For self-employed auto repair professionals in South Jordan, the main pathways to health insurance are the ACA marketplace (HealthCare.gov) and Utah Medicaid.- ACA Marketplace Plans: These plans offer comprehensive coverage for essential health benefits, including doctor visits, prescriptions, emergency care, and maternity services. Crucially, your income may qualify you for premium tax credits (subsidies) that significantly reduce your monthly premiums, as well as cost-sharing reductions that lower your out-of-pocket expenses like deductibles and copays. Eligibility for subsidies generally extends to individuals and families earning between 100% and 400% of the Federal Poverty Level (FPL).
- Utah Medicaid: Utah expanded its Medicaid program in 2020. This means that self-employed adults with household incomes up to 138% FPL may qualify for comprehensive health coverage at little to no cost. This is a critical difference from states that have not expanded Medicaid, as it closes the "coverage gap" for many low-income residents. Pregnant women may qualify for Utah Medicaid up to 144% FPL, and children up to 200% FPL for CHIP.
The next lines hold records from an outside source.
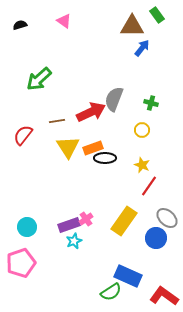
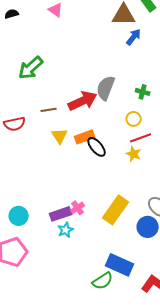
red semicircle: (23, 135) -> (15, 124), turned -140
yellow triangle: (68, 147) -> (60, 136), size x0.7
black ellipse: (105, 158) -> (97, 147), turned 50
red line: (149, 186) -> (141, 138), moved, turned 35

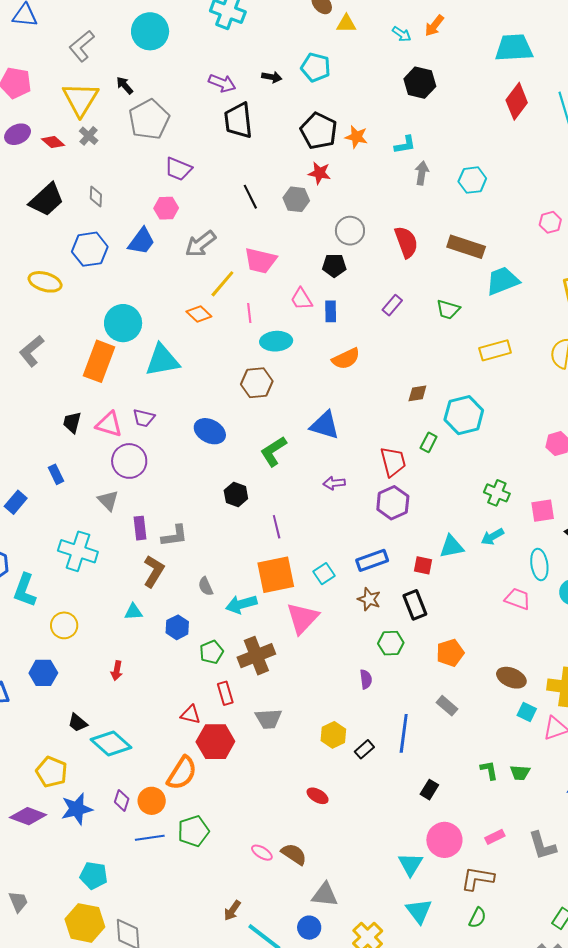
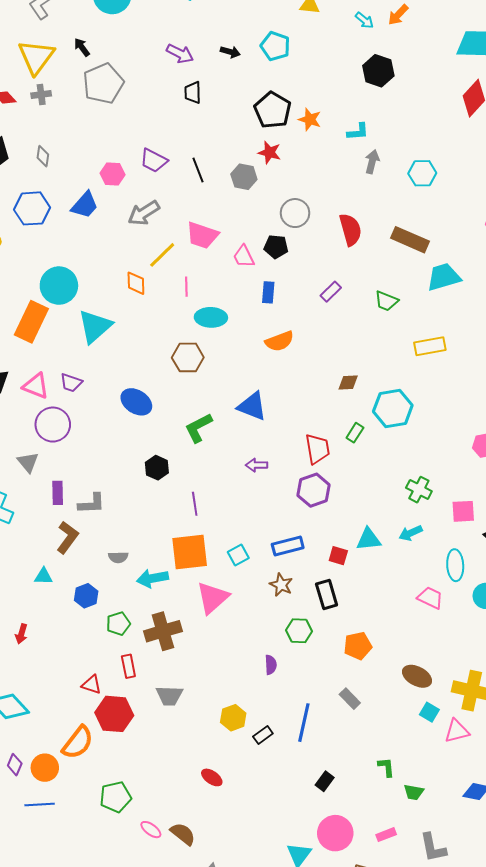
black trapezoid: (238, 121) -> (193, 93), size x0.6
gray cross: (89, 136) -> (41, 94), turned 36
purple trapezoid: (178, 169) -> (154, 161), moved
pink trapezoid: (301, 299) -> (244, 256), moved
orange diamond: (199, 314) -> (136, 283), turned 40
cyan triangle: (162, 360) -> (95, 326), turned -36
gray semicircle: (206, 586) -> (118, 557), turned -72
green trapezoid: (520, 773) -> (414, 792), moved
green pentagon: (193, 831) -> (115, 797), moved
- Off-Marketplace Plans: You can also purchase health insurance directly from a carrier outside of HealthCare.gov. However, plans bought off-marketplace are not eligible for premium tax credits or cost-sharing reductions, making them a less cost-effective option for most individuals who qualify for subsidies.
Understanding Plan Types and Subsidies on HealthCare.gov
When shopping on HealthCare.gov in Utah, you will primarily encounter Health Maintenance Organization (HMO) and Exclusive Provider Organization (EPO) plans. It is important to note that PPO plans are not available on-exchange in Utah.HMO vs. EPO Plans in Utah
HMO (Health Maintenance Organization): HMO plans typically require you to choose a primary care provider (PCP) within the plan's network, who then refers you to specialists. They generally have lower premiums and out-of-pocket costs, but offer less flexibility in choosing doctors outside their network.
EPO (Exclusive Provider Organization): EPO plans offer a network of doctors and hospitals, but generally do not require a PCP referral to see a specialist. You do not need to choose a PCP, but care received outside the network is typically not covered, except in emergencies. EPOs offer a bit more flexibility than HMOs while still managing costs through network restrictions.
How Subsidies Reduce Your Costs
Premium tax credits are designed to make health insurance more affordable. These credits can be applied directly to your monthly premiums, lowering the amount you pay out of pocket. The amount of your subsidy depends on your household income, family size, and the cost of the benchmark Silver plan in your area. For a self-employed individual, accurately estimating your annual income is crucial for determining your subsidy eligibility.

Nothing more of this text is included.